What to do –
Look for "moments of calm" in the records below, then copy that line and every line after it, exactly and with nothing added.

Top of Source material

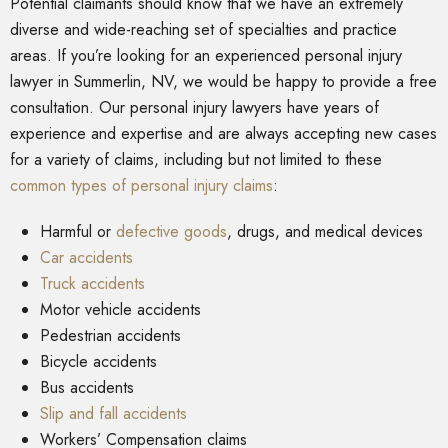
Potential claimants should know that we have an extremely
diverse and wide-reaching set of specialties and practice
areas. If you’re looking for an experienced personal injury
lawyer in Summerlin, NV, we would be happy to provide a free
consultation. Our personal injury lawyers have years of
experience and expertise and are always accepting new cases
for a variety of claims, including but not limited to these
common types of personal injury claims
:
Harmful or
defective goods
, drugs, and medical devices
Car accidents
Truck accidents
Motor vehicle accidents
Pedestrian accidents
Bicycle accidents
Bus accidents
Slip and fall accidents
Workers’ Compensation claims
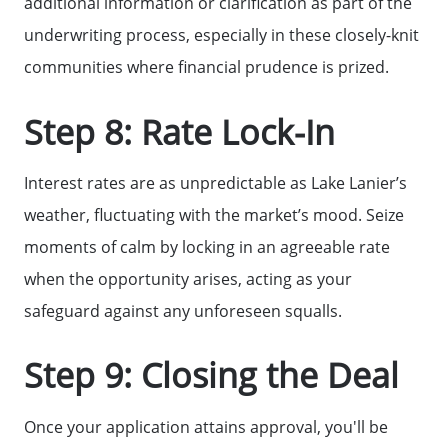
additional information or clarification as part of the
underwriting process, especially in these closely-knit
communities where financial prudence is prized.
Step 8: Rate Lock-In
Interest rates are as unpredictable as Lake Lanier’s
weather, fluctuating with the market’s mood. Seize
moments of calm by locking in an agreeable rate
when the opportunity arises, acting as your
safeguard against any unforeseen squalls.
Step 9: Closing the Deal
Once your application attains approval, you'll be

Bottom of Source material

Output of the task –
moments of calm by locking in an agreeable rate
when the opportunity arises, acting as your
safeguard against any unforeseen squalls.
Step 9: Closing the Deal
Once your application attains approval, you'll be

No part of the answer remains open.